In sequencing Myceliophthora thermophila and Thielavia terrestris, the research team also discovered that both fungi could accelerate the breakdown of fibrous materials from plants at temperatures ranging from 40 to 70 C. This temperature range is too hot for many of the typical enzymes that form an important component of some industrial processes used to degrade biomass into a range of chemicals and products.

Yet where others fail, these fungi thrive. “Our next goal is to figure out how these organisms flourish at high temperatures and what makes them so efficient in breaking down plant materials,” says Tsang.


The complete genetic makeup of Myceliophthora thermophila, a fungus, has been decoded to help propel the creation of clean energy sources.
These discoveries will further stimulate the search for better ways to transform green waste — stalks, twigs, agricultural straw, and leaves — into renewable chemicals and fuels.
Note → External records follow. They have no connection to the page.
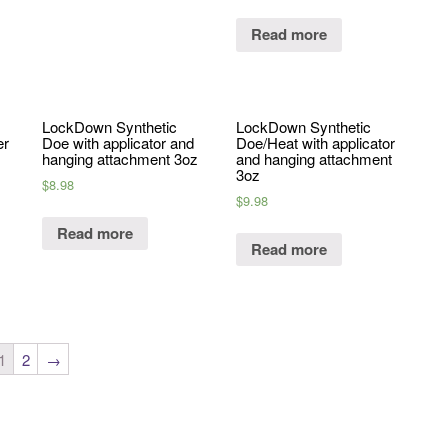
Read more
LockDown Synthetic
LockDown Synthetic
er
Doe with applicator and
Doe/Heat with applicator
hanging attachment 3oz
and hanging attachment
3oz
$
8.98
$
9.98
Read more
Read more
1
2
→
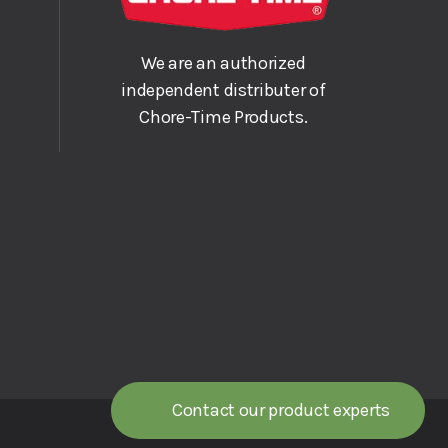
We are an authorized
independent distributer of
Chore-Time Products.
Contact our product experts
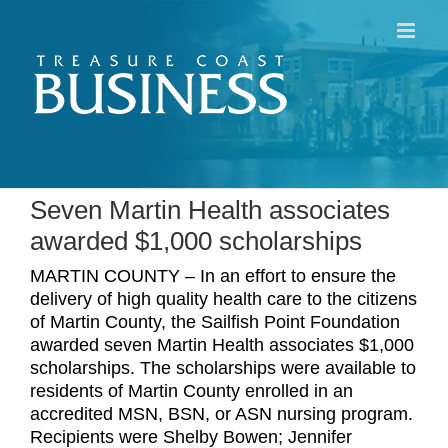
Skip
to
content
Seven Martin Health associates
awarded $1,000 scholarships
MARTIN COUNTY – In an effort to ensure the
delivery of high quality health care to the citizens
of Martin County, the Sailfish Point Foundation
awarded seven Martin Health associates $1,000
scholarships. The scholarships were available to
residents of Martin County enrolled in an
accredited MSN, BSN, or ASN nursing program.
Recipients were Shelby Bowen; Jennifer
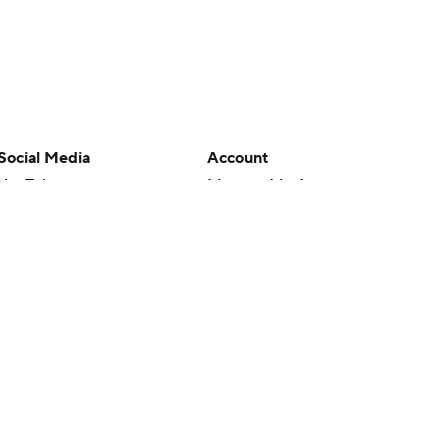
Social Media
Account
YouTube
Manage My Account
TikTok
Newsletters
Instagram
My Teams
Facebook
Forgot Password
X
Threads
Flipboard
en or the outcome of any game or event. Odds and lines subject to
 site.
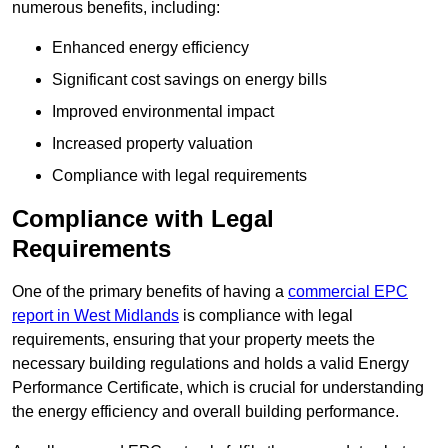
numerous benefits, including:
Enhanced energy efficiency
Significant cost savings on energy bills
Improved environmental impact
Increased property valuation
Compliance with legal requirements
Compliance with Legal
Requirements
One of the primary benefits of having a
commercial EPC
report in West Midlands
is compliance with legal
requirements, ensuring that your property meets the
necessary building regulations and holds a valid Energy
Performance Certificate, which is crucial for understanding
the energy efficiency and overall building performance.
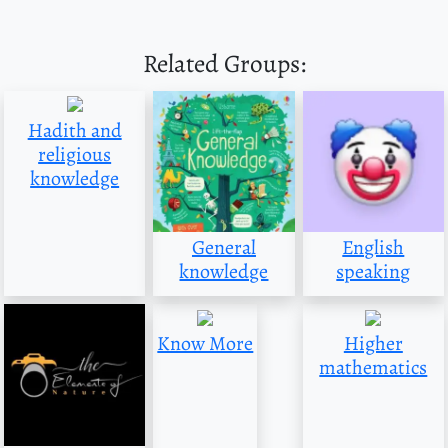
Related Groups:
Hadith and
religious
knowledge
General
English
knowledge
speaking
Know More
Higher
mathematics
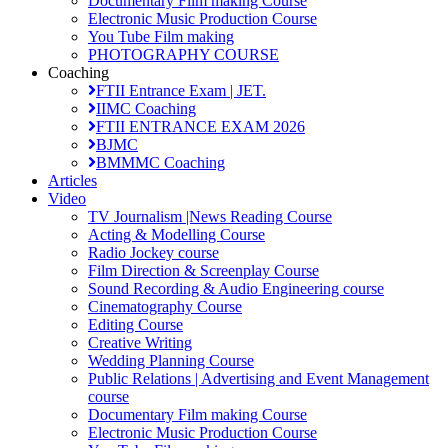
Documentary Film making Course
Electronic Music Production Course
You Tube Film making
PHOTOGRAPHY COURSE
Coaching
FTII Entrance Exam | JET.
IIMC Coaching
FTII ENTRANCE EXAM 2026
BJMC
BMMMC Coaching
Articles
Video
TV Journalism |News Reading Course
Acting & Modelling Course
Radio Jockey course
Film Direction & Screenplay Course
Sound Recording & Audio Engineering course
Cinematography Course
Editing Course
Creative Writing
Wedding Planning Course
Public Relations | Advertising and Event Management
course
Documentary Film making Course
Electronic Music Production Course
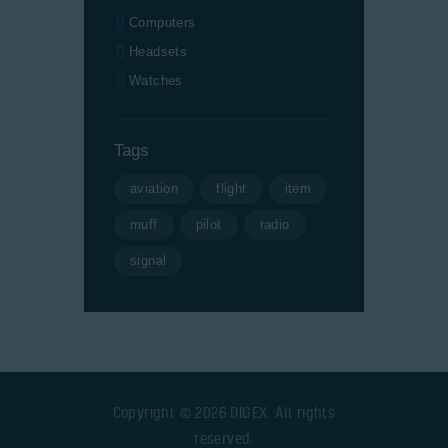
Computers
Headsets
Watches
Tags
aviation
flight
item
muff
pilot
radio
signal
Copyright © 2026 DIGEX. All rights
reserved.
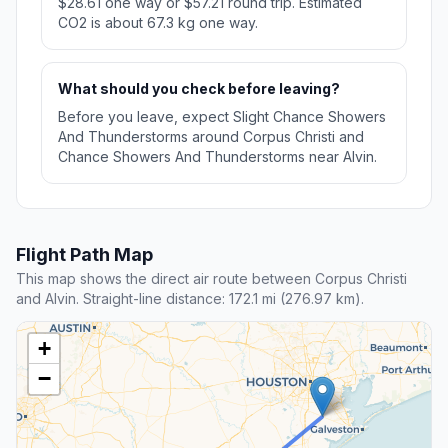
$28.61 one way or $57.21 round trip. Estimated
CO2 is about 67.3 kg one way.
What should you check before leaving?
Before you leave, expect Slight Chance Showers
And Thunderstorms around Corpus Christi and
Chance Showers And Thunderstorms near Alvin.
Flight Path Map
This map shows the direct air route between Corpus Christi
and Alvin. Straight-line distance: 172.1 mi (276.97 km).
+
−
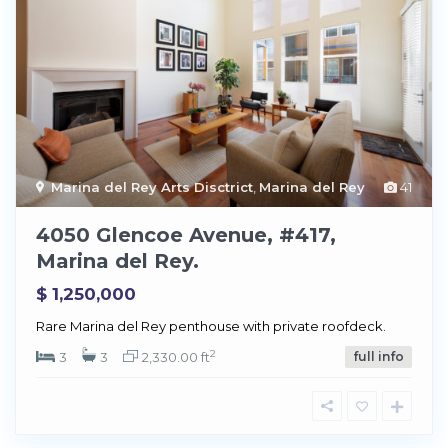
Marina del Rey Arts Disctrict
,
Marina del Rey
41
4050 Glencoe Avenue, #417,
Marina del Rey.
$ 1,250,000
Rare Marina del Rey penthouse with private roofdeck.
2
3
3
2,330.00 ft
full info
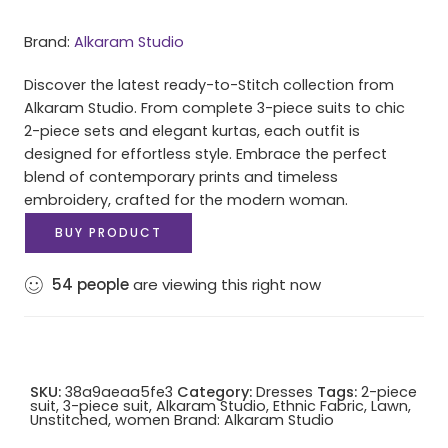
Brand:
Alkaram Studio
Discover the latest ready-to-Stitch collection from
Alkaram Studio. From complete 3-piece suits to chic
2-piece sets and elegant kurtas, each outfit is
designed for effortless style. Embrace the perfect
blend of contemporary prints and timeless
embroidery, crafted for the modern woman.
BUY PRODUCT
54
people
are viewing this right now
SKU:
38a9aeaa5fe3
Category:
Dresses
Tags:
2-piece
suit
,
3-piece suit
,
Alkaram Studio
,
Ethnic Fabric
,
Lawn
,
Unstitched
,
women
Brand:
Alkaram Studio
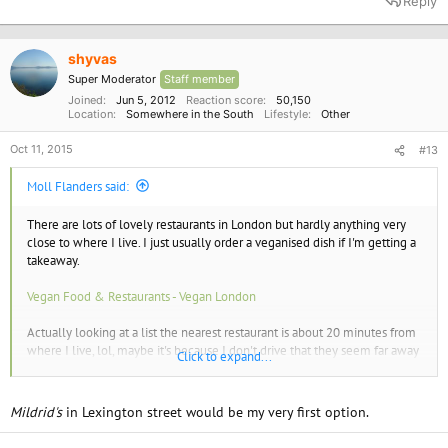
Reply
shyvas
Super Moderator
Staff member
Joined
Jun 5, 2012
Reaction score
50,150
Location
Somewhere in the South
Lifestyle
Other
Oct 11, 2015
#13
Moll Flanders said:
There are lots of lovely restaurants in London but hardly anything very
close to where I live. I just usually order a veganised dish if I'm getting a
takeaway.
Vegan Food & Restaurants - Vegan London
Actually looking at a list the nearest restaurant is about 20 minutes from
where I live, lol, maybe it's because I don't drive that they seem far away
Click to expand...
to me.
Mildrid's
in Lexington street would be my very first option.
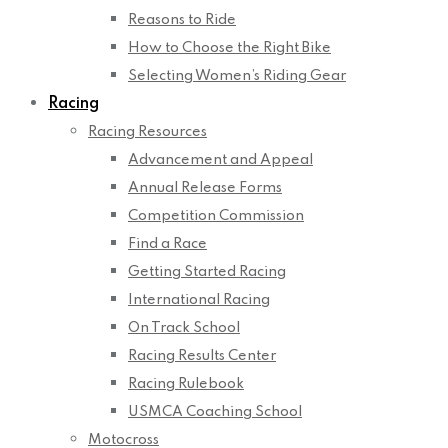
Reasons to Ride
How to Choose the Right Bike
Selecting Women’s Riding Gear
Racing
Racing Resources
Advancement and Appeal
Annual Release Forms
Competition Commission
Find a Race
Getting Started Racing
International Racing
On Track School
Racing Results Center
Racing Rulebook
USMCA Coaching School
Motocross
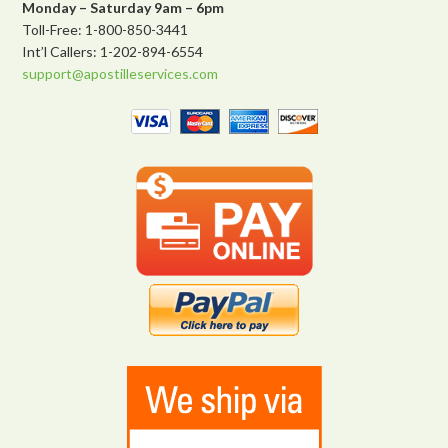
Monday – Saturday 9am – 6pm
Toll-Free: 1-800-850-3441
Int’l Callers: 1-202-894-6554
support@apostilleservices.com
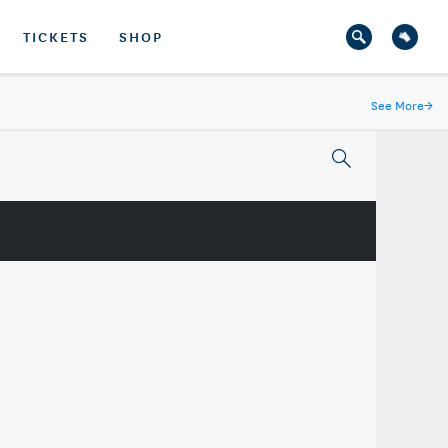
TICKETS
SHOP
See More
→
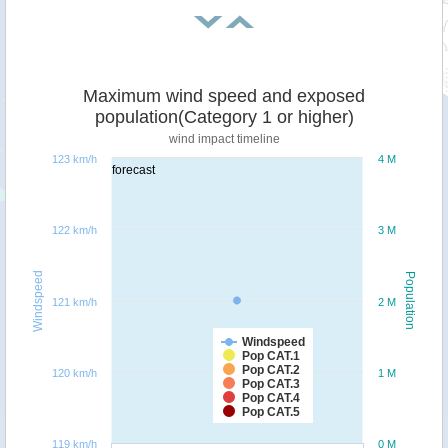
Maximum wind speed and exposed
population(Category 1 or higher)
wind impact timeline
123 km/h
4 M
forecast
122 km/h
3 M
Windspeed
Population
121 km/h
2 M
Windspeed
Pop CAT.1
Pop CAT.2
120 km/h
1 M
Pop CAT.3
Pop CAT.4
Pop CAT.5
119 km/h
0 M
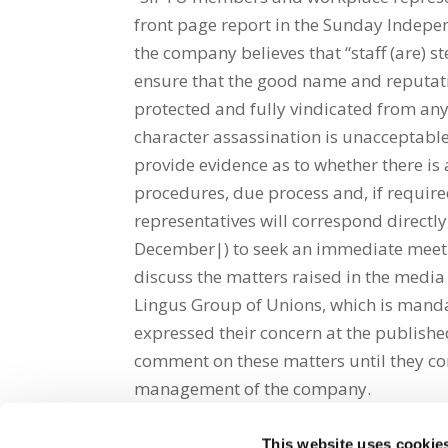
front page report in the Sunday Indep
the company believes that “staff (are) s
ensure that the good name and reputati
protected and fully vindicated from an
character assassination is unacceptabl
provide evidence as to whether there is
procedures, due process and, if require
representatives will correspond direc
December|) to seek an immediate meetin
discuss the matters raised in the media
Lingus Group of Unions, which is manda
expressed their concern at the publishe
comment on these matters until they co
management of the company.
This website uses cookie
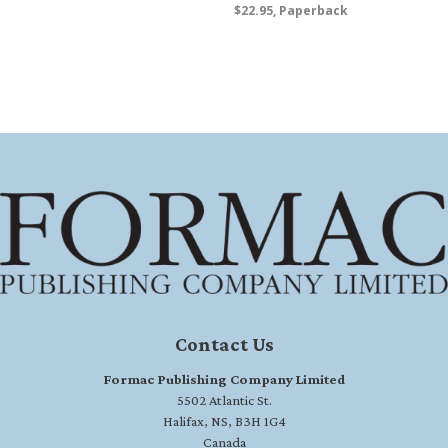
$22.95, Paperback
Contact Us
Formac Publishing Company Limited
5502 Atlantic St.
Halifax, NS, B3H 1G4
Canada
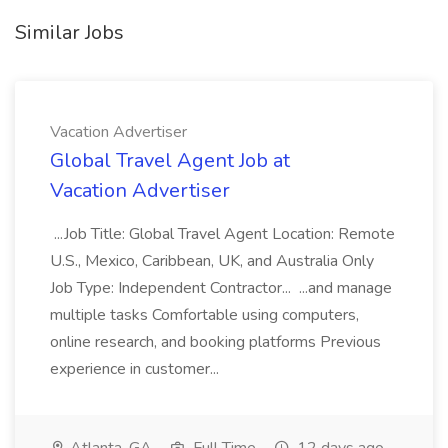
Similar Jobs
Vacation Advertiser
Global Travel Agent Job at
Vacation Advertiser
...Job Title: Global Travel Agent Location: Remote
U.S., Mexico, Caribbean, UK, and Australia Only
Job Type: Independent Contractor... ...and manage
multiple tasks Comfortable using computers,
online research, and booking platforms Previous
experience in customer...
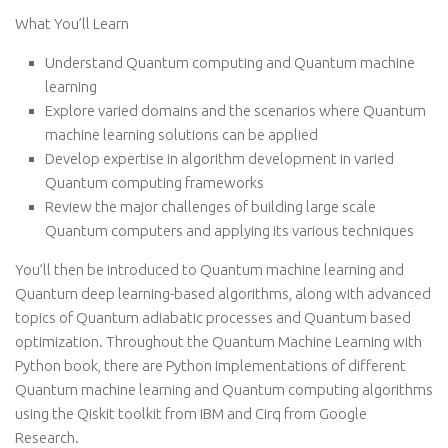
What You’ll Learn
Understand Quantum computing and Quantum machine
learning
Explore varied domains and the scenarios where Quantum
machine learning solutions can be applied
Develop expertise in algorithm development in varied
Quantum computing frameworks
Review the major challenges of building large scale
Quantum computers and applying its various techniques
You’ll then be introduced to Quantum machine learning and
Quantum deep learning-based algorithms, along with advanced
topics of Quantum adiabatic processes and Quantum based
optimization. Throughout the Quantum Machine Learning with
Python book, there are Python implementations of different
Quantum machine learning and Quantum computing algorithms
using the Qiskit toolkit from IBM and Cirq from Google
Research.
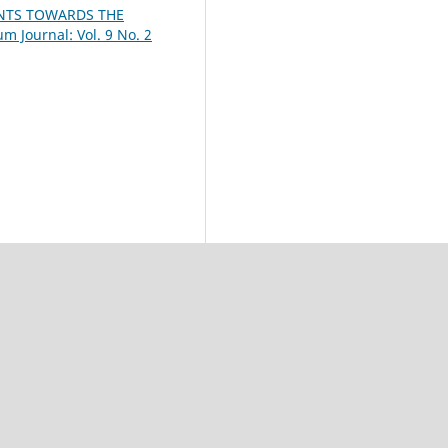
ENTS TOWARDS THE
m Journal: Vol. 9 No. 2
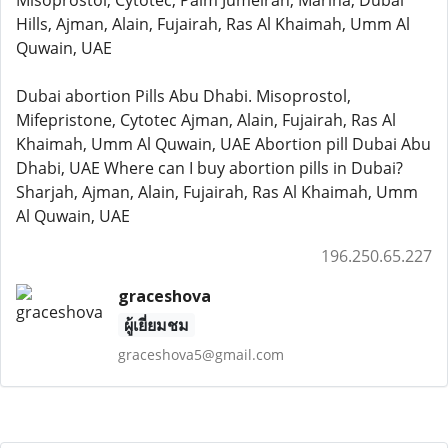
Misoprostol, Cytotec, Palm Jumeirah, Marina, Dubai
Hills, Ajman, Alain, Fujairah, Ras Al Khaimah, Umm Al
Quwain, UAE
Dubai abortion Pills Abu Dhabi. Misoprostol,
Mifepristone, Cytotec Ajman, Alain, Fujairah, Ras Al
Khaimah, Umm Al Quwain, UAE Abortion pill Dubai Abu
Dhabi, UAE Where can I buy abortion pills in Dubai?
Sharjah, Ajman, Alain, Fujairah, Ras Al Khaimah, Umm
Al Quwain, UAE
196.250.65.227
graceshova
ผู้เยี่ยมชม
graceshova5@gmail.com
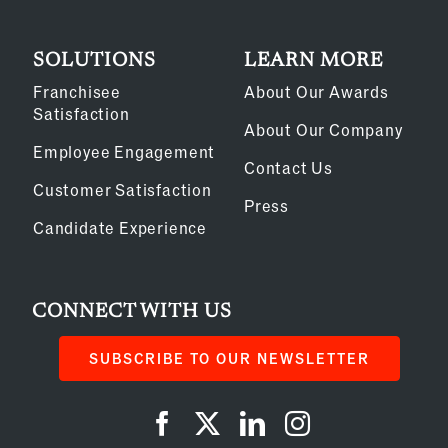
SOLUTIONS
LEARN MORE
Franchisee
About Our Awards
Satisfaction
About Our Company
Employee Engagement
Contact Us
Customer Satisfaction
Press
Candidate Experience
CONNECT WITH US
SUBSCRIBE TO OUR NEWSLETTER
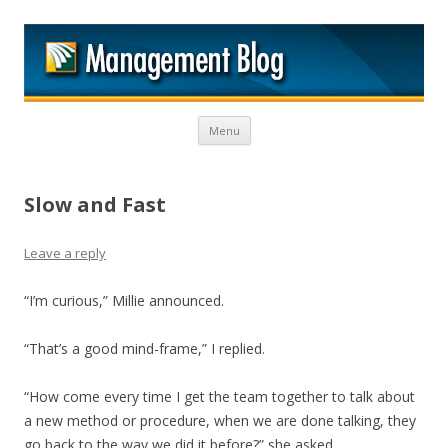
M
Skip to content
Menu
Slow and Fast
Leave a reply
“I’m curious,” Millie announced.
“That’s a good mind-frame,” I replied.
“How come every time I get the team together to talk about
a new method or procedure, when we are done talking, they
go back to the way we did it before?” she asked.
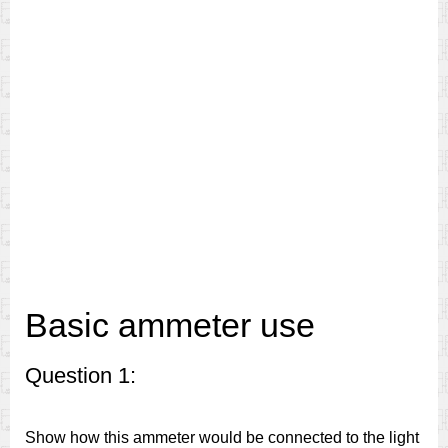
Basic ammeter use
Question 1:
Show how this ammeter would be connected to the light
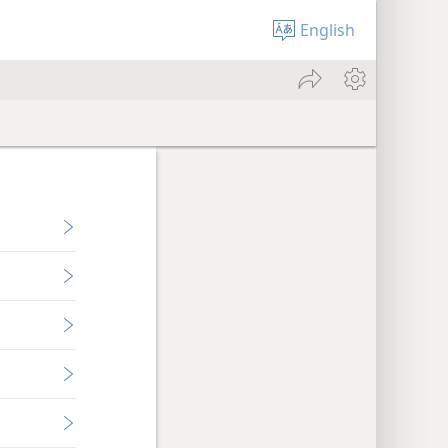
English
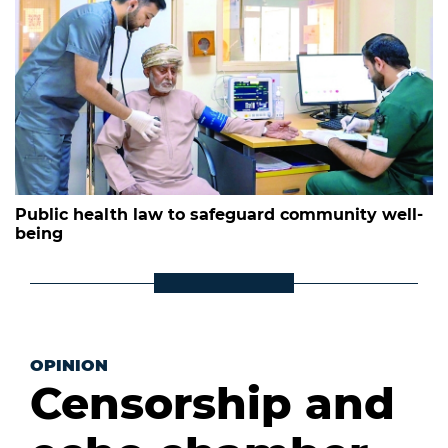
Public health law to safeguard community well-
being
OPINION
Censorship and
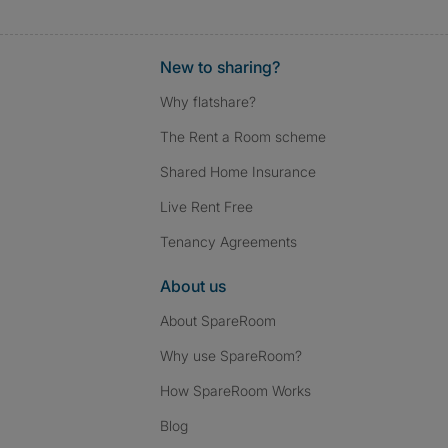
New to sharing?
Why flatshare?
The Rent a Room scheme
Shared Home Insurance
Live Rent Free
Tenancy Agreements
About us
About SpareRoom
Why use SpareRoom?
How SpareRoom Works
Blog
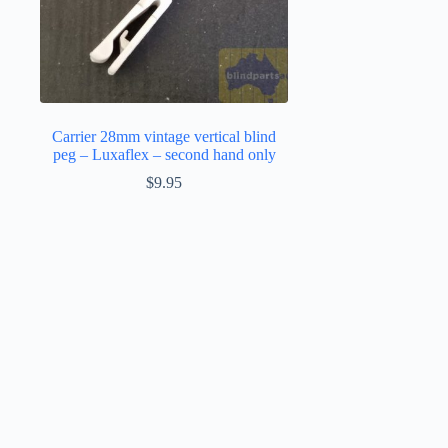
Carrier 28mm vintage vertical blind
peg – Luxaflex – second hand only
$
9.95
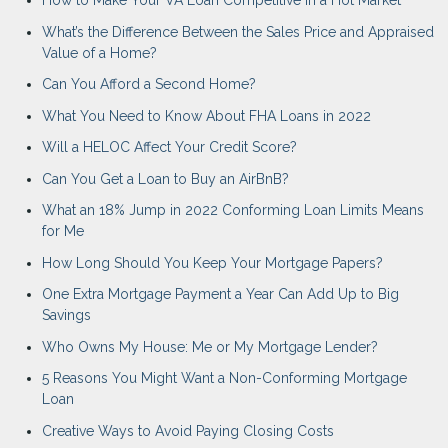
How to Make Your VA Loan Competitive in a Hot Market
What’s the Difference Between the Sales Price and Appraised
Value of a Home?
Can You Afford a Second Home?
What You Need to Know About FHA Loans in 2022
Will a HELOC Affect Your Credit Score?
Can You Get a Loan to Buy an AirBnB?
What an 18% Jump in 2022 Conforming Loan Limits Means
for Me
How Long Should You Keep Your Mortgage Papers?
One Extra Mortgage Payment a Year Can Add Up to Big
Savings
Who Owns My House: Me or My Mortgage Lender?
5 Reasons You Might Want a Non-Conforming Mortgage
Loan
Creative Ways to Avoid Paying Closing Costs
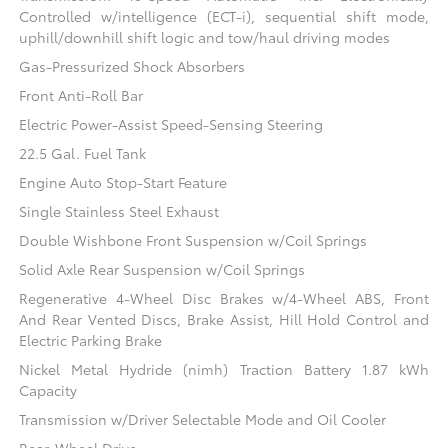
Controlled w/intelligence (ECT-i), sequential shift mode,
uphill/downhill shift logic and tow/haul driving modes
Gas-Pressurized Shock Absorbers
Front Anti-Roll Bar
Electric Power-Assist Speed-Sensing Steering
22.5 Gal. Fuel Tank
Engine Auto Stop-Start Feature
Single Stainless Steel Exhaust
Double Wishbone Front Suspension w/Coil Springs
Solid Axle Rear Suspension w/Coil Springs
Regenerative 4-Wheel Disc Brakes w/4-Wheel ABS, Front
And Rear Vented Discs, Brake Assist, Hill Hold Control and
Electric Parking Brake
Nickel Metal Hydride (nimh) Traction Battery 1.87 kWh
Capacity
Transmission w/Driver Selectable Mode and Oil Cooler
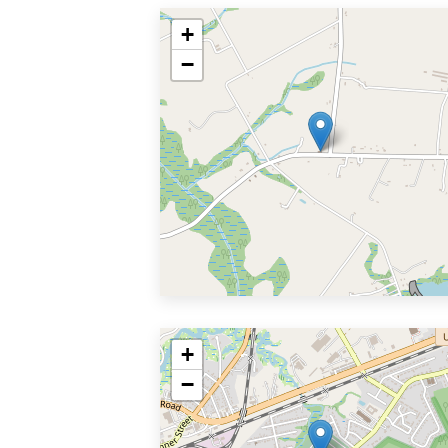
+
−
+
−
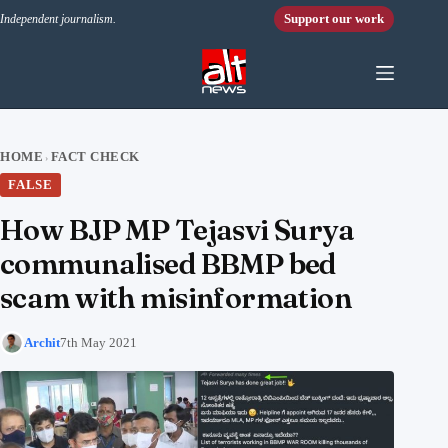
Skip to content
Support our work
Independent journalism.
HOME
FACT CHECK
›
FALSE
How BJP MP Tejasvi Surya
communalised BBMP bed
scam with misinformation
Archit
7th May 2021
Enzymes produced by these fungi could also be tweaked to replace the use of environmentally harmful chemicals in the manufacture of plant-based commodities such as pulp and paper.

Having a multi-sectoral research team, composed of scientists from academia, government, and industry, is essential to making these new advances. “We could not have made these findings separately, since this type of research benefits tremendously from the intellectual input of researchers from different sectors,” Tsang says. “This is an important discovery as we position ourselves from a fossil-fuel economy to one that uses biomass materials.”